MORE BABIES ARE BORN DRUG-DEPENDENT
Newborns with drug-withdrawal symptoms are up by 67% in 10 years as money for specialist rehab units runs out, writes Nina Lakhani of The Independent on Sunday.
In 2007-8, 1,230 babies in England suffered from symptoms including poor sleep, agitation and difficulty feeding because of serious drug use by their mothers during pregnancy.
According to the British Association of Perinatal Medicine, one in 500 newborn babies need treatment with small doses of morphine to control these symptoms. But research by the IoS found the number of babies affected is much higher than official figures.
Last year, a total of 350 babies were born to addicted mothers in Manchester, Fife and Bradford alone.
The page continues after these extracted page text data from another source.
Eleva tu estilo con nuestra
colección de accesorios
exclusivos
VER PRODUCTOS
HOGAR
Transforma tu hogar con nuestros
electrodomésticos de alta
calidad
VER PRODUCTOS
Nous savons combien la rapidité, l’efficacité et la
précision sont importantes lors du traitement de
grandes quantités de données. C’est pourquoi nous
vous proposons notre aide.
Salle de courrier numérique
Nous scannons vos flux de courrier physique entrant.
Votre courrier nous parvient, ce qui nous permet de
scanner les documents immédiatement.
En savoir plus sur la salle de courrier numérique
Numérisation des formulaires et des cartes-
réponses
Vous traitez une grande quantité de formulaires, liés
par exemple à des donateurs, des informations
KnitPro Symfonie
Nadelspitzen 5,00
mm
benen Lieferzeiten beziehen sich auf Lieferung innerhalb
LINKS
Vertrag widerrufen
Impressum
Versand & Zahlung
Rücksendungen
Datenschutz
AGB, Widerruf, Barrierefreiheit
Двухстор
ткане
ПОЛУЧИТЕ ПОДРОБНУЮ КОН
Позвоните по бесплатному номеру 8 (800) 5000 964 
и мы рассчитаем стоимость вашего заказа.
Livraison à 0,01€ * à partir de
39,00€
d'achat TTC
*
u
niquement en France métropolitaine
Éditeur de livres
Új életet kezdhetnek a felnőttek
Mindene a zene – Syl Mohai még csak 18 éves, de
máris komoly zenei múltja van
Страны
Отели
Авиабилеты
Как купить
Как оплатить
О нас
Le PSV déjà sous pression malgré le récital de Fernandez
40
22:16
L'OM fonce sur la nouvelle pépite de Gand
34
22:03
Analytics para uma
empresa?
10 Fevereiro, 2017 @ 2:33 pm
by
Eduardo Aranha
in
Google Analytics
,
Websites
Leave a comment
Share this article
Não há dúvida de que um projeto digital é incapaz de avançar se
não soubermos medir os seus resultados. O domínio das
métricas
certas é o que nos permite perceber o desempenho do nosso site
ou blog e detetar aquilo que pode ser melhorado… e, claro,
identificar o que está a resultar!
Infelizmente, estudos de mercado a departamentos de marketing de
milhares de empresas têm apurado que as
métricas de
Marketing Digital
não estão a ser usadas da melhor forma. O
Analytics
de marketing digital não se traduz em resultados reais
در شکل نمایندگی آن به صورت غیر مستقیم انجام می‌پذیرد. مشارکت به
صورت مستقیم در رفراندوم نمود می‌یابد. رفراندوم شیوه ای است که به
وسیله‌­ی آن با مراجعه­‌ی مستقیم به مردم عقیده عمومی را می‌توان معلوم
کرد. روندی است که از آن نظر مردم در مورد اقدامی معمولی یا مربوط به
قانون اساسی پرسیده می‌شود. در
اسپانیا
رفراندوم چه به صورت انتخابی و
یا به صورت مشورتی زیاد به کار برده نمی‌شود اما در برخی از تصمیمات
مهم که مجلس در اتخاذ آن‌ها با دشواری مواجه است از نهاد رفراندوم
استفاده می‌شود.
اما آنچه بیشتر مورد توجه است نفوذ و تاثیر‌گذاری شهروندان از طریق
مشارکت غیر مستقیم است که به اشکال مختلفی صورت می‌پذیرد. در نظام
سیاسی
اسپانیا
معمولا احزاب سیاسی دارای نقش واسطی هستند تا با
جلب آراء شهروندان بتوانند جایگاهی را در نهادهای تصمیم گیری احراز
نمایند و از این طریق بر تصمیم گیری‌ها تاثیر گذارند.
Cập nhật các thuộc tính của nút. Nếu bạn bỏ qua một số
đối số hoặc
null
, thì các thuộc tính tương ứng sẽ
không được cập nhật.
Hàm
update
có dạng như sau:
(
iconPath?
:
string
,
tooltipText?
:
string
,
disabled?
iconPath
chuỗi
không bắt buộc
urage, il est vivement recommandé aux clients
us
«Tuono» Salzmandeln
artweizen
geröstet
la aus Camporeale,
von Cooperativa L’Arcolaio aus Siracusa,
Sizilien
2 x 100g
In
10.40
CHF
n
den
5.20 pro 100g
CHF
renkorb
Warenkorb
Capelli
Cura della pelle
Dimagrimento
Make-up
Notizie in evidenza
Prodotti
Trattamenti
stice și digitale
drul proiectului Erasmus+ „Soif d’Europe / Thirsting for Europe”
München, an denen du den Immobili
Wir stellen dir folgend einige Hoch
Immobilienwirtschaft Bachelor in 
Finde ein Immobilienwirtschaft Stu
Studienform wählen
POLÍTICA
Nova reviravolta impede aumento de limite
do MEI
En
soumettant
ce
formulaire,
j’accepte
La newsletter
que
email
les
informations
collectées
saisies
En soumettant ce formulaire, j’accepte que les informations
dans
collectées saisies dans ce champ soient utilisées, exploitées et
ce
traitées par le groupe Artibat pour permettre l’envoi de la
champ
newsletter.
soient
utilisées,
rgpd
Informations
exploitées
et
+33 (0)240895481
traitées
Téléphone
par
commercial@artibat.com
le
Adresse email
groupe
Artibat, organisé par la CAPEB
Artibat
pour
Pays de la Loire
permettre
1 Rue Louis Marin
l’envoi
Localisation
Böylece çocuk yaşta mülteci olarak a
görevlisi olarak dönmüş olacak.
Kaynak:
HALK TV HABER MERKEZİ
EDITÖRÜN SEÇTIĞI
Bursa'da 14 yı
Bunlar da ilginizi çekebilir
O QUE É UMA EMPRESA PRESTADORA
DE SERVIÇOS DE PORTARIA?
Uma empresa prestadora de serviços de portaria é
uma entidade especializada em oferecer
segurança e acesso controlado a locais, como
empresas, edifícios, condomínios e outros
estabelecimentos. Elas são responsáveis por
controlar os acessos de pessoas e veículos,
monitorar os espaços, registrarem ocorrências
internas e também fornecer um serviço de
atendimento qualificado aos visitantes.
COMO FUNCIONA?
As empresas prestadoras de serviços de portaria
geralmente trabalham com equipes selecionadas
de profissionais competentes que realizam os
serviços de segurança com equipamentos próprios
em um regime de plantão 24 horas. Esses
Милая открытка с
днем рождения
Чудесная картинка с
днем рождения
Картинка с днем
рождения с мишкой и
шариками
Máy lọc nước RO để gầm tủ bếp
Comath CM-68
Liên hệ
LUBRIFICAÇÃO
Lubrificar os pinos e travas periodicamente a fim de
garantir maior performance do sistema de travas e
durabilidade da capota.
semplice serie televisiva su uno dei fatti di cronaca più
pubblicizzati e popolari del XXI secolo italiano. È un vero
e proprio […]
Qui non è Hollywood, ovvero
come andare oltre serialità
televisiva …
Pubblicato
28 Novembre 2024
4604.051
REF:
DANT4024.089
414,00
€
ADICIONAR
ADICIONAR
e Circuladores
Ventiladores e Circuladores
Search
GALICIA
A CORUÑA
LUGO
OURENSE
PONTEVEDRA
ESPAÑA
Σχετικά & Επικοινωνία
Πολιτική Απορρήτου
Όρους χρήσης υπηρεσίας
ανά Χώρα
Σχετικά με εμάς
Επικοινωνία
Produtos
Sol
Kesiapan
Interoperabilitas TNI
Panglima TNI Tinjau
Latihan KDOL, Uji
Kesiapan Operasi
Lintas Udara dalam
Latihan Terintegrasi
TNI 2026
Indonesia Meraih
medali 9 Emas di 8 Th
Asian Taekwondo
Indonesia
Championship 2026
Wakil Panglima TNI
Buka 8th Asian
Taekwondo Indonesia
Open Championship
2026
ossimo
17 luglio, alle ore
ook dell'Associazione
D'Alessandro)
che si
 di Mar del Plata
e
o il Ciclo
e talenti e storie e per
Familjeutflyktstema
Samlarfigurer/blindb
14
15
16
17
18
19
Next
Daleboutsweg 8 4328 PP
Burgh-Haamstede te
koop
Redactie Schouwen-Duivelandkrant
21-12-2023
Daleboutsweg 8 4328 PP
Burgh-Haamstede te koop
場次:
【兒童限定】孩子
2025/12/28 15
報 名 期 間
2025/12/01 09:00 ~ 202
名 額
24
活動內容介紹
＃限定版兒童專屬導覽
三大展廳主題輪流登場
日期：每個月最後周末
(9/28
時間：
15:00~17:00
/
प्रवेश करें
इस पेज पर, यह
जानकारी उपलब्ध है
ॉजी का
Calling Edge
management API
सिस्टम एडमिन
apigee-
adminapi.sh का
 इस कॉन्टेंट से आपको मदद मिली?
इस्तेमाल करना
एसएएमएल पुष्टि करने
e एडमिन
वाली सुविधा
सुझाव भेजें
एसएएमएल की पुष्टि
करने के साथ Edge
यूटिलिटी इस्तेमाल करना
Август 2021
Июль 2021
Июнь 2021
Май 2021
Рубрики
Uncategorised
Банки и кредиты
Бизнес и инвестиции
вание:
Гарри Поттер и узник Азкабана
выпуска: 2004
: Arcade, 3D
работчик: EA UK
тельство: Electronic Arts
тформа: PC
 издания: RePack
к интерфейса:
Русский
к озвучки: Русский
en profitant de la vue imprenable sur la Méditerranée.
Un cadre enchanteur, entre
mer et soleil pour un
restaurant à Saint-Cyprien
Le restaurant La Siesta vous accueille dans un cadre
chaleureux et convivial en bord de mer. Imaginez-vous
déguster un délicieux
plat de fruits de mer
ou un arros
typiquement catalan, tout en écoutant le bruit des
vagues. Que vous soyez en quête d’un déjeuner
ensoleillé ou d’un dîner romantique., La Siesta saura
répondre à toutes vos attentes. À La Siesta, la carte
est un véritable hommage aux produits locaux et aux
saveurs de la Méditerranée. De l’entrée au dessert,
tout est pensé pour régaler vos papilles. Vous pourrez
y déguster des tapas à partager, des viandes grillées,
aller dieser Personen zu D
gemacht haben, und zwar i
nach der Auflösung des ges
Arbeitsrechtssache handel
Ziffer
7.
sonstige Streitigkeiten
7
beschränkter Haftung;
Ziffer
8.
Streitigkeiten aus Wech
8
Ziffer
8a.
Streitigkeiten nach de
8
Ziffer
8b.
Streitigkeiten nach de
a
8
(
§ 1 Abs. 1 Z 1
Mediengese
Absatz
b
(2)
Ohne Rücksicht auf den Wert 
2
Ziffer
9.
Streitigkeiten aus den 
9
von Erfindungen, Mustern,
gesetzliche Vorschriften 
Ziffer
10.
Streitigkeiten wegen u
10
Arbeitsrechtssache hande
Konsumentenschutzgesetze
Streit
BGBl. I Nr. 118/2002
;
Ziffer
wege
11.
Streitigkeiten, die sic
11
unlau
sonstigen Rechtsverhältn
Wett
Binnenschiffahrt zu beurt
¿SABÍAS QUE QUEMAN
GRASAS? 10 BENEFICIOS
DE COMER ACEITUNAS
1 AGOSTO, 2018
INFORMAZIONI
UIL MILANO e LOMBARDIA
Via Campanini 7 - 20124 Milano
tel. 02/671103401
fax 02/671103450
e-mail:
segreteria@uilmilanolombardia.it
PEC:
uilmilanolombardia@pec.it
Most recovered naturally without being prescribed medication – physical withdrawals occur only if the mother uses either opiates such as heroin and methadone or sedatives such as diazepam during pregnancy.
So newborns who experience problems from exposure to cocaine, amphetamines and cannabis might be excluded from these statistics.
According to experts, the increase in withdrawing babies reflects the number of women abusing drugs and alcohol as well as a 60% increase in the number of women seen by drug services which prescribe methadone – the legal alternative to heroin.
These findings come just weeks after Edinburgh City Council took the unprecedented step of appealing for new foster carers after the number of babies born to addicted mothers doubled between 2007 and 2008.
Professor David Field, president of the British Association of Perinatal Medicine, said: "In the mid-1990s, you rarely saw these babies but now there is always one on the ward who is withdrawing, and the numbers will grow as the rates of addiction continue to grow. Most women we see tend to be on heroin or methadone or both."
Bethany Lodge, the specialist mother-and-baby rehab unit, is one of 19 centres to close in the past two years. "This further highlights the importance that we ensure that those who are habitual and dependent drug users are directed to effective drug rehabilitation schemes which bring them off drugs completely so that we can also protect unborn children," said shadow Health Secretary Andrew Lansley.